A second objection or question, and a theme that I know a bunch of great people have worked hard to make a big part of our conference over the next few days [shout out to Libby Porter, Lara Daley, Michelle Thompson-Fawcett, Michele Lobo, Jamal Nabulsi who have organised the sessions on reckoning with settler colonial cities]: what does it mean to talk about equality and justice on stolen land? First Nations struggles for land rights, for self-determination, for treaties and sovereignty, for reparations certainly challenge received ideas of equality and justice. 

I've been reading Johanna Perheentup’s history of Redfern Aboriginal activism in 1970s, which she says “challenged common understandings about equal treatment as equal means by aiming for equal outcomes … as part of its project of Aboriginal self-determination” (172).

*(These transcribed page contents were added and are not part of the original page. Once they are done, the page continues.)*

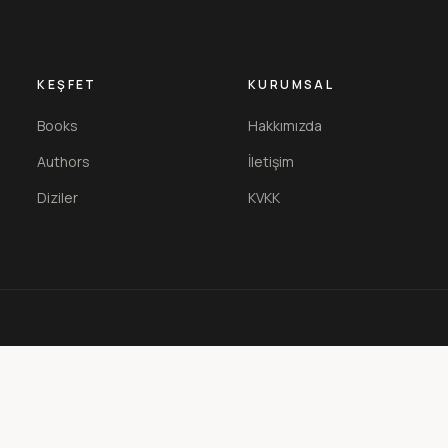
KEŞFET
KURUMSAL
Books
Hakkımızda
Authors
İletişim
Diziler
KVKK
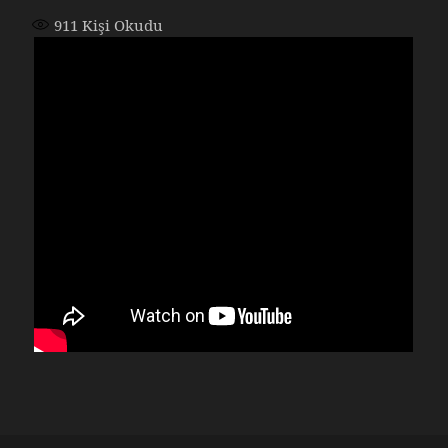
911
Kişi Okudu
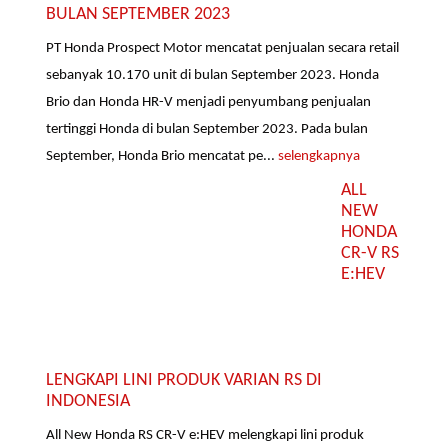
BULAN SEPTEMBER 2023
PT Honda Prospect Motor mencatat penjualan secara retail
sebanyak 10.170 unit di bulan September 2023. Honda
Brio dan Honda HR-V menjadi penyumbang penjualan
tertinggi Honda di bulan September 2023. Pada bulan
September, Honda Brio mencatat pe...
selengkapnya
ALL
NEW
HONDA
CR-V RS
E:HEV
LENGKAPI LINI PRODUK VARIAN RS DI
INDONESIA
All New Honda RS CR-V e:HEV melengkapi lini produk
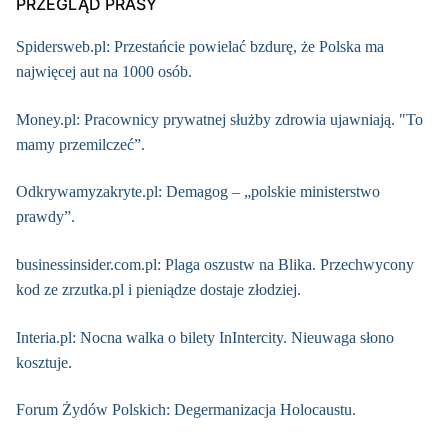
PRZEGLĄD PRASY
Spidersweb.pl: Przestańcie powielać bzdurę, że Polska ma
najwięcej aut na 1000 osób.
Money.pl: Pracownicy prywatnej służby zdrowia ujawniają. "To
mamy przemilczeć”.
Odkrywamyzakryte.pl: Demagog – „polskie ministerstwo
prawdy”.
businessinsider.com.pl: Plaga oszustw na Blika. Przechwycony
kod ze zrzutka.pl i pieniądze dostaje złodziej.
Interia.pl: Nocna walka o bilety InIntercity. Nieuwaga słono
kosztuje.
Forum Żydów Polskich: Degermanizacja Holocaustu.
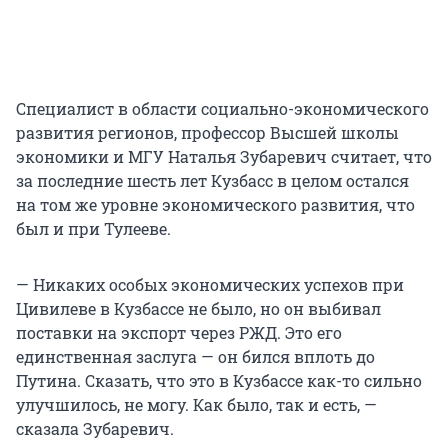
Специалист в области социально-экономического
развития регионов, профессор Высшей школы
экономики и МГУ Наталья Зубаревич считает, что
за последние шесть лет Кузбасс в целом остался
на том же уровне экономического развития, что
был и при Тулееве.
— Никаких особых экономических успехов при
Цивилеве в Кузбассе не было, но он выбивал
поставки на экспорт через РЖД. Это его
единственная заслуга — он бился вплоть до
Путина. Сказать, что это в Кузбассе как-то сильно
улучшилось, не могу. Как было, так и есть, —
сказала Зубаревич.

That movement inaugurated a battle over the meaning of equality in Australian urban and social/economic policy. Some in that movement saw Aboriginal self-determination as a pathway to equality, part of its rethinking for our times and spaces. Others see self-determination and decolonisation as a challenge to the very centering of the signifier of equality in a politics of justice.

A third objection or question, and also one which plenty of folks are talking about at the conference, is a question about the relationship between the project of equality and ecological limits (shout out here to Wendy Steele, Donna Houston, Jean Hillier, Diana MacCallum, Jason Byrne whose book on quiet climate activisms is being launched at the conference). The challenge here is how we might put these together in practice, not just theory! Promisingly, proposals for Green New Deals or Real Deals like one I’m involved in via the Sydney Policy Lab recognise that the failure to centre equality alongside ecology in environmental politics is often what has held it back, stopped it finding the kind of broad support required for transformation. They push back on the idea that addressing climate change is too urgent to worry about inequality.

So yes, the method of equality generates a bunch of questions and objections, and isn’t a silver bullet or magic answer to the issues Steve identified. But I’m encouraging us all to take the reconstruction of equality as seriously as we take the collection of evidence about inequality. We do this by paying attention to equality’s enactments in everyday urban life, thinking about those enactments and what they are teaching us about equality. And our research relationships with the people who practice them might just form the basis for the kinds of coalitions that Steve urges us to make, which will make such a difference to translating everyday equality into transformative institutionalised interventions.